## Monoids and data structures

Thinking about ways to formally specify behavior of software it occurred to me that there is a very natural way to express data structures and their operations in the language of monoids without referring to an actual implementation of that data structure. A monoid is a set with an associative binary operator (written as multiplication) and an identity element. Monoids in this post will be given by a generating set and a number of relations between the generators. Multiplication corresponds to adding an element to a data structure or merging two data structures. Functions on data structures are defined recursively using the fact that each member can be expressed as some product of generators.
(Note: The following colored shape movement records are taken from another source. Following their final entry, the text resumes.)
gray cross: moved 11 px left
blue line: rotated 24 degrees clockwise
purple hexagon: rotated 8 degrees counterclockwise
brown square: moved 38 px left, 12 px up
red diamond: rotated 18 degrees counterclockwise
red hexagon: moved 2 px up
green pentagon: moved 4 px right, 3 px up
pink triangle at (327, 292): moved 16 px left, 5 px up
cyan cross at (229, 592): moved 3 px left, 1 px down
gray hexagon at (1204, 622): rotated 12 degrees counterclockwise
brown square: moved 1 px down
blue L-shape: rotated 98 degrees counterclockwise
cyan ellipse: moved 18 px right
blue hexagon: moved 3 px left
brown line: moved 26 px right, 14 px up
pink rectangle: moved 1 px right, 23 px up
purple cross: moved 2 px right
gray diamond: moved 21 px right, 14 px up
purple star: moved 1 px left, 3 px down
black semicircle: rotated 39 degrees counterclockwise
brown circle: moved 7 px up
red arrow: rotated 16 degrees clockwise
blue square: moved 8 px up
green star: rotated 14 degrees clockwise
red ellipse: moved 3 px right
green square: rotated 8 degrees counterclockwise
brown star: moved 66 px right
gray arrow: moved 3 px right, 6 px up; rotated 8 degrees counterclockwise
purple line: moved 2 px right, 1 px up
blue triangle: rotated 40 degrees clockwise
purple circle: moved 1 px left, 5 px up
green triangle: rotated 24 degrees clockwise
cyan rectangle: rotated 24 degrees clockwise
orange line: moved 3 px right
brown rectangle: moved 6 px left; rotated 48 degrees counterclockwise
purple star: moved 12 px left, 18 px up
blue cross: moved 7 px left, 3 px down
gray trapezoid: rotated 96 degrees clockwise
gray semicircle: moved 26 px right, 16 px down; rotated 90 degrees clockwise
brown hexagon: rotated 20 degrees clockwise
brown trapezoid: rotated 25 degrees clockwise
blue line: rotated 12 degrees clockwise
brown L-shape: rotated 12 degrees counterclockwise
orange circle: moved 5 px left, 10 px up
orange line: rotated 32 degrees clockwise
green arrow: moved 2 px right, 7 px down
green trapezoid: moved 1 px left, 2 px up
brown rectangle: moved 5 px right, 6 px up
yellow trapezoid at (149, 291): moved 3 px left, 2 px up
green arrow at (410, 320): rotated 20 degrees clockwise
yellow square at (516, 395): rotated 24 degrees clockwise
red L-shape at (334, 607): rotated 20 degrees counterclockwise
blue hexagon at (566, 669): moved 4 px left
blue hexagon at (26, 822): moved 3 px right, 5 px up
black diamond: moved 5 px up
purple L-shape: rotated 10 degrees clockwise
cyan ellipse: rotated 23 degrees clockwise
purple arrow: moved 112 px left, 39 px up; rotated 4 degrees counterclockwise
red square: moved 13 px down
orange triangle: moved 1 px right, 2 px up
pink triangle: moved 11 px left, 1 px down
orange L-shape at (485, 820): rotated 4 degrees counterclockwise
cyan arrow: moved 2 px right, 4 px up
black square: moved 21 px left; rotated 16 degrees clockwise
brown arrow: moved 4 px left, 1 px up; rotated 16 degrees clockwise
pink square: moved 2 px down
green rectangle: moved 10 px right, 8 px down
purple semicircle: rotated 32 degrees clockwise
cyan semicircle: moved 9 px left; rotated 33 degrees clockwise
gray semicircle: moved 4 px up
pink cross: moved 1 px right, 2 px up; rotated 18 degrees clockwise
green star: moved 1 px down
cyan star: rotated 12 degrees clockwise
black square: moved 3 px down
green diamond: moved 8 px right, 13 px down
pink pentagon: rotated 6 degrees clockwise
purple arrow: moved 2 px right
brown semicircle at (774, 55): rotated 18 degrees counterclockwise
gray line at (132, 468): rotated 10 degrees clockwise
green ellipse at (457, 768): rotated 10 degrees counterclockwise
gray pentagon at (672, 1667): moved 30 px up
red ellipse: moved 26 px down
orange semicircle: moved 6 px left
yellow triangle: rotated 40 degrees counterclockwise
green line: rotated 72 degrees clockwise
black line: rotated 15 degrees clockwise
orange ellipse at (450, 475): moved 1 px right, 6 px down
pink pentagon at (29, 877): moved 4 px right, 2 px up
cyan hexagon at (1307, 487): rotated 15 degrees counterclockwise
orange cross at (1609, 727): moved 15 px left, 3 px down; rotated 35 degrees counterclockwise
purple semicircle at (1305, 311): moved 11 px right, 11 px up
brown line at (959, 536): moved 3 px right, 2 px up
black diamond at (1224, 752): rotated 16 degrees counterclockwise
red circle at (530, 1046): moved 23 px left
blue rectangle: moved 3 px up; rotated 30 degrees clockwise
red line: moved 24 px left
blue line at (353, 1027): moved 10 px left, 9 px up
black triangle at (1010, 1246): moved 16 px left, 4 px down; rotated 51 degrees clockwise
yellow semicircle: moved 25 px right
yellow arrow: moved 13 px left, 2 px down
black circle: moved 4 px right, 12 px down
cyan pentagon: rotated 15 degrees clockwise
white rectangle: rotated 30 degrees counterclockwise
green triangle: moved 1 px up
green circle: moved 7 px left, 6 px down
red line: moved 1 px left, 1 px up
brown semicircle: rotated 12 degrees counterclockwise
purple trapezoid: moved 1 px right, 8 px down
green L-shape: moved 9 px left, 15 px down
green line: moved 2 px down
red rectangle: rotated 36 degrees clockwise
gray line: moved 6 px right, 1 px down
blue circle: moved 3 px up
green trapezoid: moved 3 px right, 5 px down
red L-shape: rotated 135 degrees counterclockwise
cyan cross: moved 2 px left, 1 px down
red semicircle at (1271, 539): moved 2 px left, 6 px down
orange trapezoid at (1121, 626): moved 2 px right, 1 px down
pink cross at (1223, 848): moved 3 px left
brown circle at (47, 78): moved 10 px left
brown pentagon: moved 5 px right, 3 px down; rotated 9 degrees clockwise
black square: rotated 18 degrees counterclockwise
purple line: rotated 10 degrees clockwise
As a first example I will define a stack datatype (last in first out) with the operation “push”, “pop” and “top”. A stack of type T is simply the free monoid generated by all elements of T without any additional relations:

$\text{stack}\langle T \rangle = \langle T \rangle$

The empty stack is represented by the unit $1 \in \text{stack} \langle T \rangle$. Pushing an element $x \in T$ onto a stack $s \in \text{stack} \langle T \rangle$ is defined by

$\text{push}{:{}} \text{stack} \langle T \rangle \times T \rightarrow \text{stack} \langle T \rangle\\ \text{push}(s, x) = s \cdot x$

Popping the top element from a non-empty stack is defined recursively as

$\text{pop}{:{}} \text{stack} \langle T \rangle \rightarrow \text{stack} \langle T \rangle\\ \text{pop}(s) = \begin{cases} 1 & \text{if } s \in T \\ u \cdot \text{pop}(v) & \text{if } s = u \cdot v \text{ for some }u, v \neq 1\end{cases}$.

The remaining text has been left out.